A falta de regulamentação adequada sobre essa matéria e a ausência de qualquer limite de valor foram justamente os argumentos utilizados pelo ministro Jorge Oliveira, que escreveu o voto vencedor no julgamento de ontem. O ministro ressaltou que não existe norma legal específica que diga o que é um bem de natureza “personalíssima” e de “elevado valor de mercado”.
Como não há lei, segue seu raciocínio de que não se pode estabelecer a obrigatoriedade de entrega do bem à União, por uma razão muito simples: a Constituição brasileira prevê o princípio da legalidade, segundo o qual alguém só pode ser obrigado a fazer ou deixar de fazer algo em virtude da lei.
Se não há previsão legal, então “não há fundamentação jurídica para caracterização de presentes recebidos por presidentes da República no exercício do mandato como bens públicos”, escreveu o ministro em seu voto. O ministro Jorge Oliveira foi acompanhado por outros quatro ministros, formando maioria.
O ministro relator do caso, Antonio Anastasia, seguiu a área técnica e disse que Lula poderia manter o relógio, pois o recebeu antes do entendimento do TCU de 2016, seguido pelo ministro-substituto Marcos Bemquerer Costa. O ministro Walton Alencar foi além: entendeu que Lula deveria devolver não só o relógio Cartier, como todos os demais bens de luxo que tenha recebido.

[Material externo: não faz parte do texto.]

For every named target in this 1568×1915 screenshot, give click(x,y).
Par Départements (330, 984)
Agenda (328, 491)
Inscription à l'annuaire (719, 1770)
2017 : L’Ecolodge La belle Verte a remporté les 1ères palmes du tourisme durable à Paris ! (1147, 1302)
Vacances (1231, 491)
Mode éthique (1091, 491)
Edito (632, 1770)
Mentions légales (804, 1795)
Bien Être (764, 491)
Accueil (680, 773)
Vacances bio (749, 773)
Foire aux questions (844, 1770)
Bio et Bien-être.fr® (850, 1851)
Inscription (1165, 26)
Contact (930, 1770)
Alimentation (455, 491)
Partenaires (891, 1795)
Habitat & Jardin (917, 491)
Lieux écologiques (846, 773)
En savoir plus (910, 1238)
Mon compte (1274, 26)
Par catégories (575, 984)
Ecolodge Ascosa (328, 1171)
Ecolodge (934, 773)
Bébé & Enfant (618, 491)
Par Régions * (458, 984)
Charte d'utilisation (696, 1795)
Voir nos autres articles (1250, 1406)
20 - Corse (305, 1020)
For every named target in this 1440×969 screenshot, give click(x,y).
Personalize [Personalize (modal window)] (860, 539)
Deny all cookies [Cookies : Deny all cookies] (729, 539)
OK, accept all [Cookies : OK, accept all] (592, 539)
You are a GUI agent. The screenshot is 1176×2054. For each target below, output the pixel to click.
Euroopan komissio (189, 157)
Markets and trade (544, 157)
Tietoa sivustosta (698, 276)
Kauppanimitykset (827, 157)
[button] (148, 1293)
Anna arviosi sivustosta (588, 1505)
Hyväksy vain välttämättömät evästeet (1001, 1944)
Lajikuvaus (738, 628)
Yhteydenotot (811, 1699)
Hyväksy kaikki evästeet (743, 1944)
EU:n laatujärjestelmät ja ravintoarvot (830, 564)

O maior beneficiado, contudo, foi Jair Bolsonaro, já que a decisão do TCU praticamente encerra a investigação da PF contra ele, fundada no argumento de que Bolsonaro não poderia ter ficado com os presentes luxuosos que recebeu, muito menos vendê-los. O peso político e jurídico da decisão do Tribunal de Contas a favor de Bolsonaro é inegável.
Embora a decisão do TCU não seja vinculante para o Supremo, onde correm as investigações contra Bolsonaro, causa um grande constrangimento para o ministro Alexandre de Moraes e seus colegas, que terão que enfrentar os argumentos vencedores no TCU se quiserem condenar Bolsonaro.
A decisão do TCU, em tese, dificulta até mesmo a apresentação de uma denúncia pela Procuradoria-Geral da República (PGR). Afinal, se os bens são privados e pertencem legitimamente a Bolsonaro, como agora entendeu o TCU, ele não pode ser acusado de ter se apropriado indevidamente deles, ou de ter lavado o dinheiro obtido com sua venda.
A defesa de Bolsonaro já avisou que vai pedir o arquivamento do inquérito das joias no Supremo. Minha opinião, já externada em artigo aqui na Gazeta do Povo, é de que presentes de alto valor recebidos por presidentes da República devem, sim, ser considerados públicos, porque só são dados em razão do cargo ocupado temporariamente.
Contudo, nem Lula, nem Bolsonaro devem responder criminalmente por terem ficado com os presentes, já que a legislação é dúbia e aberta a interpretações. Além disso, o próprio setor de documentação da Presidência, composto de servidores concursados, classificou os itens como parte do acervo privado do presidente, como expliquei aqui.
Tudo isso deixa claro que Bolsonaro não tinha intenção criminosa (dolo), o que é um requisito essencial para uma acusação e condenação. Isso, pelo menos, se o Direito for seguido. Ultimamente, ele pouco importa. Temos visto a sucessiva violação de regras numa perseguição implacável ao que chamam de “extrema direita”.